Significance. If the stability and causality claims hold under quantitative scrutiny, the work supplies a practical numerical framework for including dissipative effects in relativistic MHD without introducing auxiliary fields, which is relevant for modeling high-energy astrophysical flows. The primitive-recovery algorithm is a concrete implementation contribution that could be adopted by other codes.

major comments (2)

[Abstract and validation section] Abstract and § on validation: the claim of validation rests on an analytical benchmark and 2D simulations, yet no quantitative error norms, convergence rates, or L1/L2 residuals are reported; without these the central assertion that the scheme remains stable and causal cannot be assessed.
[Ultra-relativistic limit discussion] Ultra-relativistic correction paragraph: the additional term is introduced after observing instabilities; the manuscript must supply either a systematic derivation from the BDNK stress-energy tensor or a controlled parameter study showing that the term is required independently of the specific test problems chosen.

minor comments (2)

[Abstract and §2] Clarify throughout whether the magnetic-field evolution equation is written in conservative form or as a one-form charge; inconsistent notation appears in the abstract versus the scheme description.
[Primitive recovery subsection] Provide the explicit algebraic expression for the primitive-recovery solver (including any iterative tolerances) so that the efficiency claim can be reproduced.

Simulated Author's Rebuttal

2 responses · 0 unresolved

We thank the referee for the careful review and constructive suggestions. We provide point-by-point responses to the major comments below, indicating where revisions will be made.

read point-by-point responses

Referee: [Abstract and validation section] Abstract and § on validation: the claim of validation rests on an analytical benchmark and 2D simulations, yet no quantitative error norms, convergence rates, or L1/L2 residuals are reported; without these the central assertion that the scheme remains stable and causal cannot be assessed.

Authors: We agree that quantitative error measures are necessary to rigorously support the stability and causality claims.

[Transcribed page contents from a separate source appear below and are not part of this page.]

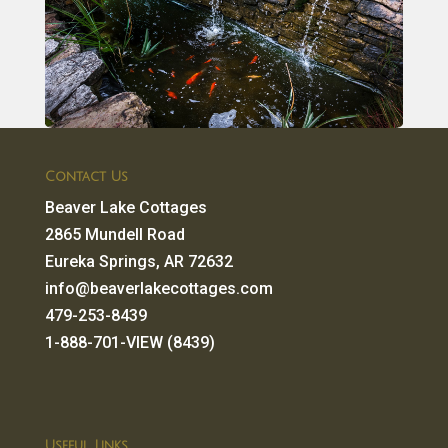
Contact Us
Beaver Lake Cottages
2865 Mundell Road
Eureka Springs, AR 72632
info@beaverlakecottages.com
479-253-8439
1-888-701-VIEW (8439)
Useful Links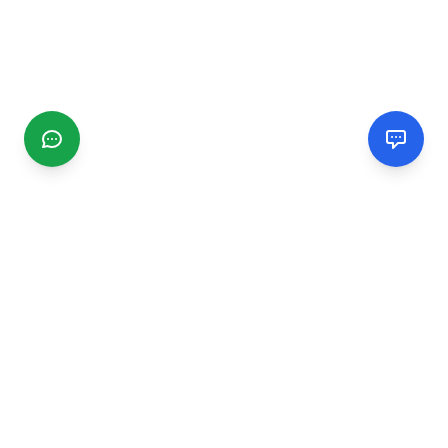
CGMIMM
Find and review local businesses. Connect with service
providers in your area.
EXPLORE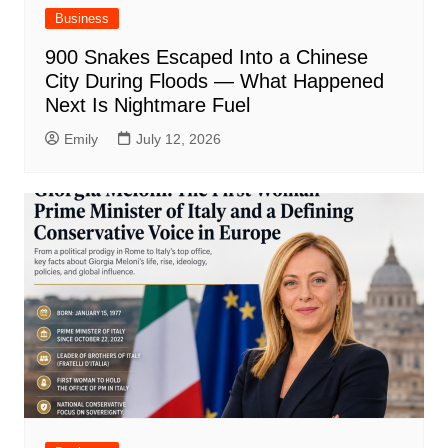
Business
900 Snakes Escaped Into a Chinese
City During Floods — What Happened
Next Is Nightmare Fuel
Emily
July 12, 2026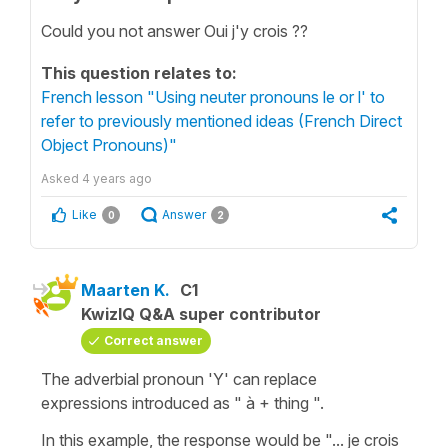
Could you not answer Oui j'y crois ??
This question relates to:
French lesson "Using neuter pronouns le or l' to
refer to previously mentioned ideas (French Direct
Object Pronouns)"
Asked
4 years ago
Like
Answer
0
2
Maarten K.
C1
KwizIQ Q&A super contributor
Correct answer
The adverbial pronoun 'Y' can replace
expressions introduced as " à + thing ".
In this example, the response would be "... je crois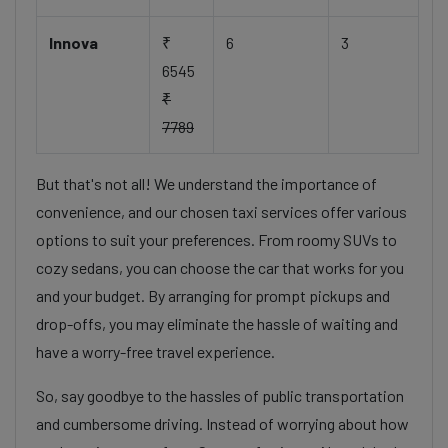
Innova
₹
6
3
6545
₹
7789
But that's not all! We understand the importance of
convenience, and our chosen taxi services offer various
options to suit your preferences. From roomy SUVs to
cozy sedans, you can choose the car that works for you
and your budget. By arranging for prompt pickups and
drop-offs, you may eliminate the hassle of waiting and
have a worry-free travel experience.
So, say goodbye to the hassles of public transportation
and cumbersome driving. Instead of worrying about how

In the revised manuscript we will add L1 and L2 error norms together with observed convergence rates for the analytical benchmark. For the 2D simulations we will report quantitative diagnostics such as global conservation residuals and, where reference solutions exist, pointwise or integrated error norms. revision: yes
Referee: [Ultra-relativistic limit discussion] Ultra-relativistic correction paragraph: the additional term is introduced after observing instabilities; the manuscript must supply either a systematic derivation from the BDNK stress-energy tensor or a controlled parameter study showing that the term is required independently of the specific test problems chosen.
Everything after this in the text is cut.